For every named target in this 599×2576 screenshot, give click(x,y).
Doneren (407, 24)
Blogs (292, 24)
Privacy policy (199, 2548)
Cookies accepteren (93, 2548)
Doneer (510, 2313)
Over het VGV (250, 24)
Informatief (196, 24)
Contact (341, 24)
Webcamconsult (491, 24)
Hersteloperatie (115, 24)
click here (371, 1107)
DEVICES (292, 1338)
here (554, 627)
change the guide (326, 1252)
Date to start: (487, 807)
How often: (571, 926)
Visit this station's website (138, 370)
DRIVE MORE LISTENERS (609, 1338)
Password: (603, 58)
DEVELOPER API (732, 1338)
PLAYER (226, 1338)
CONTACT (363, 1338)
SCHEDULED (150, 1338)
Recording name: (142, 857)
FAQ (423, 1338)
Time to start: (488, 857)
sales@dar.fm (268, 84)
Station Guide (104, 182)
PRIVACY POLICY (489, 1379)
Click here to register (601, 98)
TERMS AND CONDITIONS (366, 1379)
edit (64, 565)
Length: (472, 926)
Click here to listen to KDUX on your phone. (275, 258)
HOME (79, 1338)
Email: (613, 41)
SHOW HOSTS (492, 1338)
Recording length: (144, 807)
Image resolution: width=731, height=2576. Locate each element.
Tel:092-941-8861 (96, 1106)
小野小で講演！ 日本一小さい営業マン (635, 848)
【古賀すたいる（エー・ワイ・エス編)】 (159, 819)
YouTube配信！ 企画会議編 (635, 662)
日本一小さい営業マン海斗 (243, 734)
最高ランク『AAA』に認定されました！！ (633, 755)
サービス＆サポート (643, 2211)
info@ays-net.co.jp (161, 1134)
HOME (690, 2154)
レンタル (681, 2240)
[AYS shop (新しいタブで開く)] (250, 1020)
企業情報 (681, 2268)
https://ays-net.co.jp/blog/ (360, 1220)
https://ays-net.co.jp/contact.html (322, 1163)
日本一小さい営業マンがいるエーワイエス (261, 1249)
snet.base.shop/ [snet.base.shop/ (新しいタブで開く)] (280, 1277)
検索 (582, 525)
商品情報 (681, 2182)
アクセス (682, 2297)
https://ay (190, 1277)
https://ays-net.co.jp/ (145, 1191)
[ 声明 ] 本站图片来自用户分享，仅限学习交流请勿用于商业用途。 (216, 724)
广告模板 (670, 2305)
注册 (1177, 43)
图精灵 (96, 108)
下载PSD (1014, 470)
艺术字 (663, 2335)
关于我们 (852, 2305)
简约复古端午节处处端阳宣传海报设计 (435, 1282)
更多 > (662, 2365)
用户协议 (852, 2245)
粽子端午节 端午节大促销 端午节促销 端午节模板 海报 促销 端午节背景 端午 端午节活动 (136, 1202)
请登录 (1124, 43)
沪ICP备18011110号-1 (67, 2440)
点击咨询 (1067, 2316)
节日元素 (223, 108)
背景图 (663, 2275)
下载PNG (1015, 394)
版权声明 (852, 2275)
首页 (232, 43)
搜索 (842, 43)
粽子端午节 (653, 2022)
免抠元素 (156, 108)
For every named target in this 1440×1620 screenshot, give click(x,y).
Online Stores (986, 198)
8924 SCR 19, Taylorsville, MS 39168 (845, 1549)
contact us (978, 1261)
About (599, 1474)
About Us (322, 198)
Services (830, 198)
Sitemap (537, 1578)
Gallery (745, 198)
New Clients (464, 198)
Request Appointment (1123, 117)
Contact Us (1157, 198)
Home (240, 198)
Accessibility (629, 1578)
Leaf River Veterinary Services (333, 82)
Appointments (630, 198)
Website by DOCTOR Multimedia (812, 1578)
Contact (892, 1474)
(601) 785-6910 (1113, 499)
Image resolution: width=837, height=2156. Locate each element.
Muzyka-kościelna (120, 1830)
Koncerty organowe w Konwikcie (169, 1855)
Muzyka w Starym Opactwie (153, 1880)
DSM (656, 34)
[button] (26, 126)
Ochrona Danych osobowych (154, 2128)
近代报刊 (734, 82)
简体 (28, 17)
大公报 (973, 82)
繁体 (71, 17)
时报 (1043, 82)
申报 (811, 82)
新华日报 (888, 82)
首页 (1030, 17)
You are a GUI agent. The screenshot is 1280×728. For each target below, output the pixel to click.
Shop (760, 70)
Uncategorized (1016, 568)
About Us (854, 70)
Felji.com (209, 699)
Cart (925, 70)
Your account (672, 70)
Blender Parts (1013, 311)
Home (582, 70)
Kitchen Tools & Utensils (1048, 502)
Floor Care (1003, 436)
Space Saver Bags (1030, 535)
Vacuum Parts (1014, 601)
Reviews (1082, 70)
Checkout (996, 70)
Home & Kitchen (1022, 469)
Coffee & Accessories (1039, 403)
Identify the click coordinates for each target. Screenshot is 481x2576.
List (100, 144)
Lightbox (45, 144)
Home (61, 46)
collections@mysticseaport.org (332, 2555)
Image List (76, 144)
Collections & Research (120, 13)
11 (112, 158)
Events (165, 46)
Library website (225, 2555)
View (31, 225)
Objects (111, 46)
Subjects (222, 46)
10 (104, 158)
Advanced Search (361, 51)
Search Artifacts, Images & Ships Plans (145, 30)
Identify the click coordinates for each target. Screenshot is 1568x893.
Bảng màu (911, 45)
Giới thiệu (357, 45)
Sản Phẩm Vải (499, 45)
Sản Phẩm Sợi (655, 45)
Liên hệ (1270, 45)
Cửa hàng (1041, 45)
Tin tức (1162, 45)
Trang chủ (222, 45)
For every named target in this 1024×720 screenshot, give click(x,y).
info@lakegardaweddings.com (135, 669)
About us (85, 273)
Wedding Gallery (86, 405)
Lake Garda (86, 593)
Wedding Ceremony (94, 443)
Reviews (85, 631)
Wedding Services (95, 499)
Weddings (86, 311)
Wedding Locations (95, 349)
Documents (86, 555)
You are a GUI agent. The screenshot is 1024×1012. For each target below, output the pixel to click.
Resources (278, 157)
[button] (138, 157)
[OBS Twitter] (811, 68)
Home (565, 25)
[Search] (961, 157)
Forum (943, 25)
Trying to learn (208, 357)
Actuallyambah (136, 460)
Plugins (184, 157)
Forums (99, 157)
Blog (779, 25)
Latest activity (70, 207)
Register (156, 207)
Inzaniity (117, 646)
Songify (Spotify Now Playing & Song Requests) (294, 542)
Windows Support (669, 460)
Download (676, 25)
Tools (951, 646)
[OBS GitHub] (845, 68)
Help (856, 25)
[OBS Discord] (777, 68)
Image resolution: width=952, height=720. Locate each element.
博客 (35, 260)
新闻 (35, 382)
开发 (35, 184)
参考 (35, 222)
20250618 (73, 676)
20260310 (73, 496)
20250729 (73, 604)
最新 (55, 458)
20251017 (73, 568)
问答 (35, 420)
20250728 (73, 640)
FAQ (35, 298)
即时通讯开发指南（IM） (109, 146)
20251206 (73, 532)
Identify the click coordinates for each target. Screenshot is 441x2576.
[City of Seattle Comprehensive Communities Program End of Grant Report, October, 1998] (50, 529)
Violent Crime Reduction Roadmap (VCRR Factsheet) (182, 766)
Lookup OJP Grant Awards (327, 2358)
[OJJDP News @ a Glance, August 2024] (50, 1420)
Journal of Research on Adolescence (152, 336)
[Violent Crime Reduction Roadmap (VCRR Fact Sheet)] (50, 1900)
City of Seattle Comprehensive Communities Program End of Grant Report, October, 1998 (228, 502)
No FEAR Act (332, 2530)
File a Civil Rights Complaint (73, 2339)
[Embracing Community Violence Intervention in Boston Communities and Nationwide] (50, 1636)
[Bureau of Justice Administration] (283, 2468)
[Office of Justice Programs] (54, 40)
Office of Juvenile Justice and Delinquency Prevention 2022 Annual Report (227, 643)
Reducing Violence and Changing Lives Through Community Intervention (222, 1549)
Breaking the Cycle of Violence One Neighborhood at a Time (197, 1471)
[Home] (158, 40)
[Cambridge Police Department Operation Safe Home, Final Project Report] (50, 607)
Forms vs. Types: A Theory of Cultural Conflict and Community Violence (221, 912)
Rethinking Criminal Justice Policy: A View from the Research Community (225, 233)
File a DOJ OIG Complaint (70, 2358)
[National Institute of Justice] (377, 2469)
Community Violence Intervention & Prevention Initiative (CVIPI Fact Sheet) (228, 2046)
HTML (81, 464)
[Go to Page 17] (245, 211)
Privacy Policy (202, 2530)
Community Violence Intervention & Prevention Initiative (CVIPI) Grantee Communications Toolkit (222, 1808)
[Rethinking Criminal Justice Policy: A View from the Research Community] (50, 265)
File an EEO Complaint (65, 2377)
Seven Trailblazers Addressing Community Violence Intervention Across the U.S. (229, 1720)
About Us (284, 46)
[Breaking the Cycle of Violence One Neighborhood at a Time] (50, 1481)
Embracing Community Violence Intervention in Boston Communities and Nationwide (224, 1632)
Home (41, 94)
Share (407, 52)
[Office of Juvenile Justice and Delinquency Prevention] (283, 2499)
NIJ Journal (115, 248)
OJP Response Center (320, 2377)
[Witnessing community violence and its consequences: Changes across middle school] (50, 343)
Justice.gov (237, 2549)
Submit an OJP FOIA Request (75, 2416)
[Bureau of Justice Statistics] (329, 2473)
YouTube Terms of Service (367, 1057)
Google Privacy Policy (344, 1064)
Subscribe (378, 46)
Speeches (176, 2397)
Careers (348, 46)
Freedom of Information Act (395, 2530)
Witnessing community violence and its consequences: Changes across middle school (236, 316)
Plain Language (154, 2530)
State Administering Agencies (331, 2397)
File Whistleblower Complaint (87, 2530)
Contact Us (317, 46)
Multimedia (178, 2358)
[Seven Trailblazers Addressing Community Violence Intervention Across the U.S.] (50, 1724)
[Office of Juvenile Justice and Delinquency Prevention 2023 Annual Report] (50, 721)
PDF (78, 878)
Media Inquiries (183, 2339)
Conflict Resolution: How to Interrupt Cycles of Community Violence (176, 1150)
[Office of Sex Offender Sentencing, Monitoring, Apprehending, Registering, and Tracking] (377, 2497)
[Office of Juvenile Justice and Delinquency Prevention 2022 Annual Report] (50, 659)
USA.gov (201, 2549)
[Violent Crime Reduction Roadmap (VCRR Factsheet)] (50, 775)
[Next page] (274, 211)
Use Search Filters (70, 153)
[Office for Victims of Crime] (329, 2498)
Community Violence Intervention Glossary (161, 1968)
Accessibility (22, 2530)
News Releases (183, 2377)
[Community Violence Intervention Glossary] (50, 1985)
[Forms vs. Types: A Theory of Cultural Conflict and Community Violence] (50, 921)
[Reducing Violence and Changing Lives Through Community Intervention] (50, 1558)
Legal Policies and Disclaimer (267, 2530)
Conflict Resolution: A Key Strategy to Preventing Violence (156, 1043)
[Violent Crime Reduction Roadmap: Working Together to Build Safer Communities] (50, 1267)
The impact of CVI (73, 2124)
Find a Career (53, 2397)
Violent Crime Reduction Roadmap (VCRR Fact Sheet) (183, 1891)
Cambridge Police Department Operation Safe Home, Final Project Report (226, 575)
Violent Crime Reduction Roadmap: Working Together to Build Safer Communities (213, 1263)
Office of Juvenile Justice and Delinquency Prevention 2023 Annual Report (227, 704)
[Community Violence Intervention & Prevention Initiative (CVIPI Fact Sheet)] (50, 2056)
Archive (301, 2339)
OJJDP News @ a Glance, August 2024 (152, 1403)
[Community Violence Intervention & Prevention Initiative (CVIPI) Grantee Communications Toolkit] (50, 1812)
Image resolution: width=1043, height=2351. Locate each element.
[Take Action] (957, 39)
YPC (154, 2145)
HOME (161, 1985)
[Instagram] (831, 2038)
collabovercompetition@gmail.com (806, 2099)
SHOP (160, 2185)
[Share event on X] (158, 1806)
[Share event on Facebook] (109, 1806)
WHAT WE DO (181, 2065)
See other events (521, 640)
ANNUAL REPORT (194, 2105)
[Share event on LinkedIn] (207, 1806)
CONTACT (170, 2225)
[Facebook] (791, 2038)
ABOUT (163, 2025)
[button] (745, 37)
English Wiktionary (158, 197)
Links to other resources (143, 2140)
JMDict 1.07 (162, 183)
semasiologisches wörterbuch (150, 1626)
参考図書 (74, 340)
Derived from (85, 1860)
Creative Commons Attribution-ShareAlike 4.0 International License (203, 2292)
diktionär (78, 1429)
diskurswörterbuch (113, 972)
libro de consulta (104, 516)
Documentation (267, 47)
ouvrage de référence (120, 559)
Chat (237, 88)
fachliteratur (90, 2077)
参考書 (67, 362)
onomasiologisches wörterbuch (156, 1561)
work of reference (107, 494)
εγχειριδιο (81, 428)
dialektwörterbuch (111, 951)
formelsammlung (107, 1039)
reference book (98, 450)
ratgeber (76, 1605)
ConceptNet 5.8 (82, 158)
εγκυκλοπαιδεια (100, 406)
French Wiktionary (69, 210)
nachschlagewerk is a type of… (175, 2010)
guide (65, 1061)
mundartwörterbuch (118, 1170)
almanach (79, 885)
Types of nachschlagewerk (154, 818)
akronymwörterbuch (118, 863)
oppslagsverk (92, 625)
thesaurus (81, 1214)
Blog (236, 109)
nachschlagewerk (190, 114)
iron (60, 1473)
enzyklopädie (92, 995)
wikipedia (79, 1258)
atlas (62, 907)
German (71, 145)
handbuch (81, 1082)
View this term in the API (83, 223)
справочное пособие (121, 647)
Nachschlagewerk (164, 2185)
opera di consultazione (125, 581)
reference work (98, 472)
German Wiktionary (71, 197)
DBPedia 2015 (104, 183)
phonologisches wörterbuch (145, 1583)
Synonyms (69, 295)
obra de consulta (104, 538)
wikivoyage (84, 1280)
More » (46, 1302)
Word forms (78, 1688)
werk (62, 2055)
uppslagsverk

------------------------

In your answer, include only the lines above starting at the line that holds "背景图 (663, 2275)" and ending at the line that holds "Leaf River Veterinary Services (333, 82)", copied exactly.

◆ Response ◆
背景图 (663, 2275)
下载PNG (1015, 394)
版权声明 (852, 2275)
首页 (232, 43)
搜索 (842, 43)
粽子端午节 (653, 2022)
免抠元素 (156, 108)
For every named target in this 1440×1620 screenshot, give click(x,y).
Online Stores (986, 198)
8924 SCR 19, Taylorsville, MS 39168 (845, 1549)
contact us (978, 1261)
About (599, 1474)
About Us (322, 198)
Services (830, 198)
Sitemap (537, 1578)
Gallery (745, 198)
New Clients (464, 198)
Request Appointment (1123, 117)
Contact Us (1157, 198)
Home (240, 198)
Accessibility (629, 1578)
Leaf River Veterinary Services (333, 82)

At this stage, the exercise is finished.